Arming the Two Koreas

Arming the Two Koreas
Author :
Publisher : Routledge
Total Pages : 256
Release :
ISBN-10 : 9781134620661
ISBN-13 : 1134620667
Rating : 4/5 (61 Downloads)

Synopsis Arming the Two Koreas by : Taik-Young Hamm

North Korea has traditionally been seen as militarily superior to South Korea in the long feud between the two nations. This brilliantly argued book taps into a great deal of news interest in North Korea at the moment in the wake of recent hostility against Japan. Hamm controversially shows that the received idea of Koreas military strength is partly a myth created by South Korea to justify a huge programme of rearmament.

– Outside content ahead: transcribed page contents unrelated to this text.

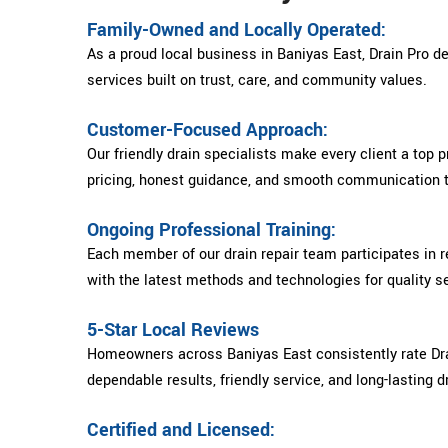
Family-Owned and Locally Operated:
As a proud local business in Baniyas East, Drain Pro del
services built on trust, care, and community values.
Customer-Focused Approach:
Our friendly drain specialists make every client a top pr
pricing, honest guidance, and smooth communication t
Ongoing Professional Training:
Each member of our drain repair team participates in re
with the latest methods and technologies for quality se
5-Star Local Reviews
Homeowners across Baniyas East consistently rate Drai
dependable results, friendly service, and long-lasting dr
Certified and Licensed:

Guns, Guerillas, and the Great Leader

Guns, Guerillas, and the Great Leader
Author :
Publisher : Stanford University Press
Total Pages : 308
Release :
ISBN-10 : 9781503627642
ISBN-13 : 1503627640
Rating : 4/5 (42 Downloads)

Synopsis Guns, Guerillas, and the Great Leader by : Benjamin R. Young

Far from always having been an isolated nation and a pariah state in the international community, North Korea exercised significant influence among Third World nations during the Cold War era. With one foot in the socialist Second World and the other in the anticolonial Third World, North Korea occupied a unique position as both a postcolonial nation and a Soviet client state, and sent advisors to assist African liberation movements, trained anti-imperialist guerilla fighters, and completed building projects in developing countries. State-run media coverage of events in the Third World shaped the worldview of many North Koreans and helped them imagine a unified anti-imperialist front that stretched from the boulevards of Pyongyang to the streets of the Gaza Strip and the beaches of Cuba. This book tells the story of North Korea's transformation in the Third World from model developmental state to reckless terrorist nation, and how Pyongyang's actions, both in the Third World and on the Korean peninsula, ultimately backfired against the Kim family regime's foreign policy goals. Based on multinational and multi-archival research, this book examines the intersection of North Korea's domestic and foreign policies and the ways in which North Korea's developmental model appealed to the decolonizing world.